Work order
The listing below should be written out word for word, with its pictures removed.

◇ ◇ ◇ ◇ ◇

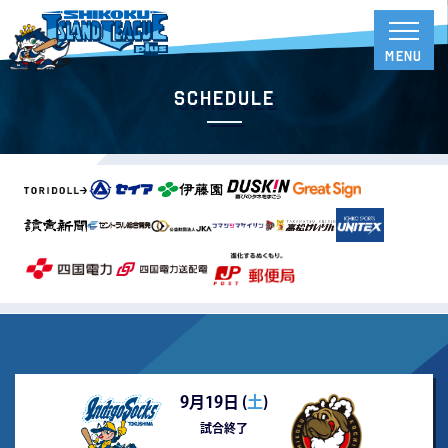
Schedule
9月19日 (
土
)
試合終了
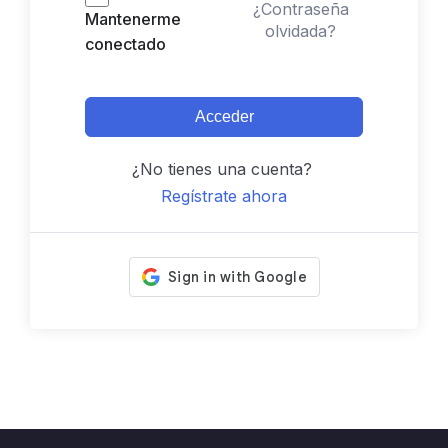
¿Contraseña
Mantenerme
olvidada?
conectado
Acceder
¿No tienes una cuenta?
Regístrate ahora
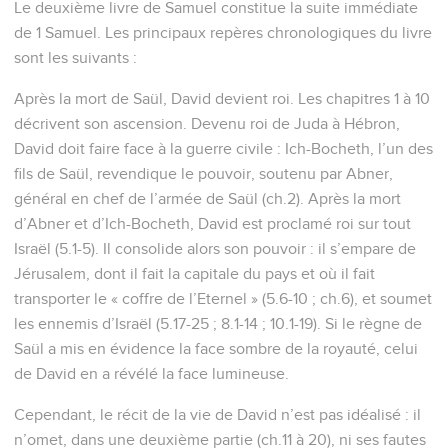
Le deuxième livre de Samuel constitue la suite immédiate
de 1 Samuel. Les principaux repères chronologiques du livre
sont les suivants :
Après la mort de Saül, David devient roi. Les chapitres 1 à 10
décrivent son ascension. Devenu roi de Juda à Hébron,
David doit faire face à la guerre civile : Ich-Bocheth, l’un des
fils de Saül, revendique le pouvoir, soutenu par Abner,
général en chef de l’armée de Saül (ch.2). Après la mort
d’Abner et d’Ich-Bocheth, David est proclamé roi sur tout
Israël (5.1-5). Il consolide alors son pouvoir : il s’empare de
Jérusalem, dont il fait la capitale du pays et où il fait
transporter le « coffre de l’Eternel » (5.6-10 ; ch.6), et soumet
les ennemis d’Israël (5.17-25 ; 8.1-14 ; 10.1-19). Si le règne de
Saül a mis en évidence la face sombre de la royauté, celui
de David en a révélé la face lumineuse.
Cependant, le récit de la vie de David n’est pas idéalisé : il
n’omet, dans une deuxième partie (ch.11 à 20), ni ses fautes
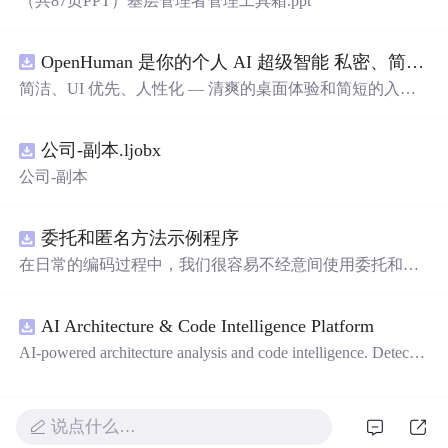
（共87页PPT）基层管理者管理工具箱.ppt
OpenHuman 是你的个人 AI 超级智能 私密、简洁、极其强大
简洁、UI 优先、人性化 — 清爽的桌面体验和简短的入门
流程让你从安装到拥有一个可用的智能体仅需几次点击
——无需先配置，无需终端。智能体有一张脸：一个桌面
公司-副本.ljobx
吉祥物，会说话、能感知周围环境、可作为真实参与者加
入你的 Google Meet 会议、跨周记住你，即使你停止输入
公司-副本
后仍在后台持续思考。
委托和匿名方法示例程序
在日常的编码过程中，我们很容易不经意间使用委托和匿
名方法。你可能没有定义过委托类型，但用到定义好的委
托类型是自然不过的。本资源是一个使用委托和匿名方法
AI Architecture & Code Intelligence Platform
的完整项目示例。
AI-powered architecture analysis and code intelligence. Detects
circular deps, layer violations, dead modules, and more.
说点什么…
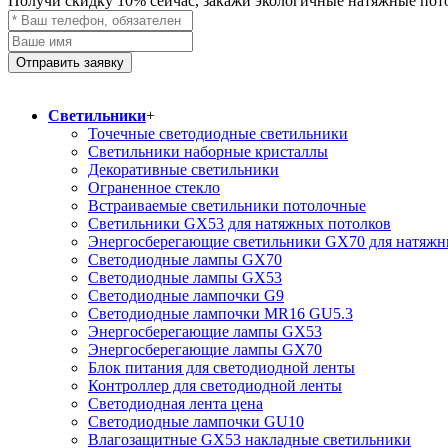
Получи скидку
10%
сейчас, закажи экологичные натяжные пот
Отправить заявку
Светильники
+
Точечные светодиодные светильники
Светильники наборные кристаллы
Декоративные светильники
Ограненное стекло
Встраиваемые светильники потолочные
Светильники GX53 для натяжных потолков
Энергосберегающие светильники GX70 для натяжн
Светодиодные лампы GX70
Светодиодные лампы GX53
Светодиодные лампочки G9
Светодиодные лампочки MR16 GU5.3
Энергосберегающие лампы GX53
Энергосберегающие лампы GX70
Блок питания для светодиодной ленты
Контроллер для светодиодной ленты
Светодиодная лента цена
Светодиодные лампочки GU10
Влагозащитные GX53 накладные светильники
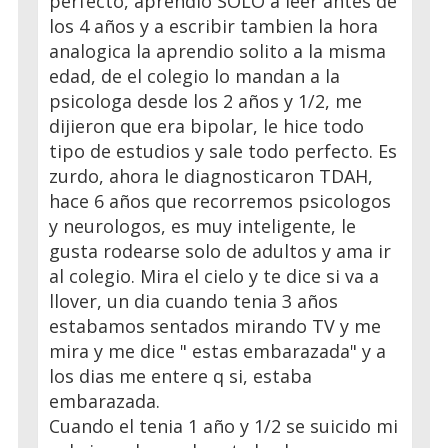
perfecto, aprendio SOLO a leer antes de
los 4 años y a escribir tambien la hora
analogica la aprendio solito a la misma
edad, de el colegio lo mandan a la
psicologa desde los 2 años y 1/2, me
dijieron que era bipolar, le hice todo
tipo de estudios y sale todo perfecto. Es
zurdo, ahora le diagnosticaron TDAH,
hace 6 años que recorremos psicologos
y neurologos, es muy inteligente, le
gusta rodearse solo de adultos y ama ir
al colegio. Mira el cielo y te dice si va a
llover, un dia cuando tenia 3 años
estabamos sentados mirando TV y me
mira y me dice " estas embarazada" y a
los dias me entere q si, estaba
embarazada.
Cuando el tenia 1 año y 1/2 se suicido mi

◇ ◇ ◇ ◇ ◇

Solution for this exercise
Schedule
9月19日 (
土
)
試合終了
¿Contraseña
Mantenerme
olvidada?
conectado
Acceder
¿No tienes una cuenta?
Regístrate ahora
Le deuxième livre de Samuel constitue la suite immédiate
de 1 Samuel. Les principaux repères chronologiques du livre
sont les suivants :
Après la mort de Saül, David devient roi. Les chapitres 1 à 10
décrivent son ascension. Devenu roi de Juda à Hébron,
David doit faire face à la guerre civile : Ich-Bocheth, l’un des
fils de Saül, revendique le pouvoir, soutenu par Abner,
général en chef de l’armée de Saül (ch.2). Après la mort
d’Abner et d’Ich-Bocheth, David est proclamé roi sur tout
Israël (5.1-5). Il consolide alors son pouvoir : il s’empare de
Jérusalem, dont il fait la capitale du pays et où il fait
transporter le « coffre de l’Eternel » (5.6-10 ; ch.6), et soumet
les ennemis d’Israël (5.17-25 ; 8.1-14 ; 10.1-19). Si le règne de
Saül a mis en évidence la face sombre de la royauté, celui
de David en a révélé la face lumineuse.
Cependant, le récit de la vie de David n’est pas idéalisé : il
n’omet, dans une deuxième partie (ch.11 à 20), ni ses fautes
（共87页PPT）基层管理者管理工具箱.ppt
OpenHuman 是你的个人 AI 超级智能 私密、简洁、极其强大
简洁、UI 优先、人性化 — 清爽的桌面体验和简短的入门
流程让你从安装到拥有一个可用的智能体仅需几次点击
——无需先配置，无需终端。智能体有一张脸：一个桌面
公司-副本.ljobx
吉祥物，会说话、能感知周围环境、可作为真实参与者加
入你的 Google Meet 会议、跨周记住你，即使你停止输入
公司-副本
后仍在后台持续思考。
委托和匿名方法示例程序
在日常的编码过程中，我们很容易不经意间使用委托和匿
名方法。你可能没有定义过委托类型，但用到定义好的委
托类型是自然不过的。本资源是一个使用委托和匿名方法
AI Architecture & Code Intelligence Platform
的完整项目示例。
AI-powered architecture analysis and code intelligence. Detects
circular deps, layer violations, dead modules, and more.
说点什么…
Получи скидку
10%
сейчас, закажи экологичные натяжные пот
Отправить заявку
Светильники
+
Точечные светодиодные светильники
Светильники наборные кристаллы
Декоративные светильники
Ограненное стекло
Встраиваемые светильники потолочные
Светильники GX53 для натяжных потолков
Энергосберегающие светильники GX70 для натяжн
Светодиодные лампы GX70
Светодиодные лампы GX53
Светодиодные лампочки G9
Светодиодные лампочки MR16 GU5.3
Энергосберегающие лампы GX53
Энергосберегающие лампы GX70
Блок питания для светодиодной ленты
Контроллер для светодиодной ленты
Светодиодная лента цена
Светодиодные лампочки GU10
Влагозащитные GX53 накладные светильники
perfecto, aprendio SOLO a leer antes de
los 4 años y a escribir tambien la hora
analogica la aprendio solito a la misma
edad, de el colegio lo mandan a la
psicologa desde los 2 años y 1/2, me
dijieron que era bipolar, le hice todo
tipo de estudios y sale todo perfecto. Es
zurdo, ahora le diagnosticaron TDAH,
hace 6 años que recorremos psicologos
y neurologos, es muy inteligente, le
gusta rodearse solo de adultos y ama ir
al colegio. Mira el cielo y te dice si va a
llover, un dia cuando tenia 3 años
estabamos sentados mirando TV y me
mira y me dice " estas embarazada" y a
los dias me entere q si, estaba
embarazada.
Cuando el tenia 1 año y 1/2 se suicido mi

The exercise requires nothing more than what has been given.